▶ [Aim of the task]:
Could you return all of the entries word for word, minus any pictures?

[Stored data]

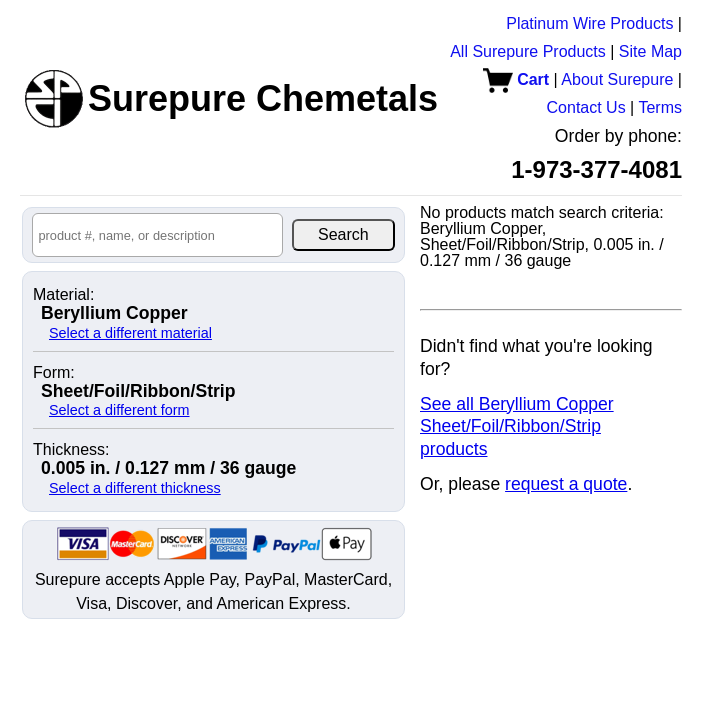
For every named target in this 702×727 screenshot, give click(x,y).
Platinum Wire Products (589, 23)
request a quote (566, 484)
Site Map (650, 51)
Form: (54, 373)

▶ [Your response]:
For every named target in this 702×727 screenshot, give click(x,y).
Platinum Wire Products (589, 23)
request a quote (566, 484)
Site Map (650, 51)
Form: (54, 373)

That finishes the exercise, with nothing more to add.